The brakes applied to a car produce an acceleration of 6 m/s in the opposite
direction to the motion. If the car takes 2 s to stop after the application of
brakes, calculate the distance it travels during this time.
Answers
Question.
The brakes applied to a car produce an acceleration of 6 m/s in the opposite
direction to the motion.
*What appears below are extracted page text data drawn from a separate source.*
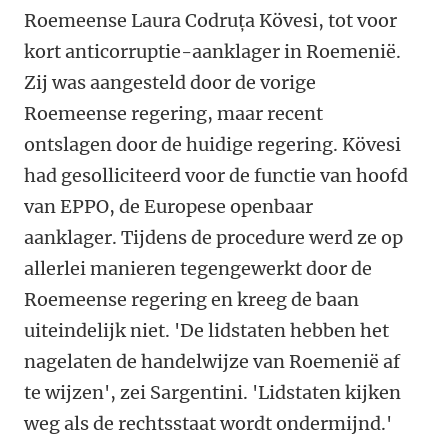
Roemeense
Laura Codruța Kövesi, tot voor
kort anticorruptie-aanklager in Roemenië.
Zij was aangesteld door de vorige
Roemeense regering, maar recent
ontslagen door de huidige regering. Kövesi
had gesolliciteerd voor de functie van hoofd
van EPPO, de Europese openbaar
aanklager. Tijdens de procedure werd ze op
allerlei manieren tegengewerkt door de
Roemeense regering en kreeg de baan
uiteindelijk niet. 'De lidstaten hebben het
nagelaten de handelwijze van Roemenië af
te wijzen', zei Sargentini. 'Lidstaten kijken
weg als de rechtsstaat wordt ondermijnd.'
If the car takes 2 s to stop after the application of
brakes, calculate the distance it travels during this time.
Solution.
Given:-
- Acceleration, a=-6 m/s^2.
- Final velocity, v=0 .
- Time taken to stop car =2 second.
Find the distance covered by car after brake.
Explanation:
We know that,
u=v-at
u=0-(-6)*2
u=12 m/s.
again,
s=ut+1/2a (t)^2.
s=12*2+1/2*(-6)*4
s=24+(-12)
s=24-12
s=12 m.
Therefore, Distance covered by car after brake is 12m.
Equation of motion.
__________________________________________
- v=u+1/2at.
- s=ut+1/2a(t)^2.
- v^2=u^2-2as.
Given:-
- Acceleration ,a = 6m/s² (acting in opposite direction)
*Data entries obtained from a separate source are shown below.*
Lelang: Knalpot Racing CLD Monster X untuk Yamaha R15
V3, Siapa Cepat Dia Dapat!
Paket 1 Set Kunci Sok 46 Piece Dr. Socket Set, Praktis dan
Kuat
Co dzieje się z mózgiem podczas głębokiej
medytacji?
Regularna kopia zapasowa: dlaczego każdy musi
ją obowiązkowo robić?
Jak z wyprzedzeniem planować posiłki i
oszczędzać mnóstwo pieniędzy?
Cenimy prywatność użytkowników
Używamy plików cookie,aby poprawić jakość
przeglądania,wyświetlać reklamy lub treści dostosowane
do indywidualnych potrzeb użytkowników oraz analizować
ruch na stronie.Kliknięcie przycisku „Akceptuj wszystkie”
- Final velocity ,v = 0m/s
- Time taken ,t = 2s
To Find:-
- Distance travelled ,s
Solution:-
According to the Question
Firstly we calculate the initial velocity of the car .
By using Kinematics Equation
- v = u + at
where,
- v is the final velocity
- a is the acceleration
- u is the initial velocity
- t is the time taken
Putting all the given value s we get
➺ 0 = u + (-6) × 2
➺ 0 = u -12
➺ -u = -12m/s
➺ u = 12m/s
So, the initial velocity of the car was 12m/s.
Now, calculating the distance covered by car . Again by using Kinematics Equation
- v² = u² + 2as
Substitute the value we get
➺ 0² = 12² + 2×(-6) × s
➺ 0 = 144 + (-12) × s
➺ -144 = -12× s
➺ 144 = 12×s
➺ s = 144/12
➺ s = 12m
- Hence, the distance covered by the car during this time is 12 metres.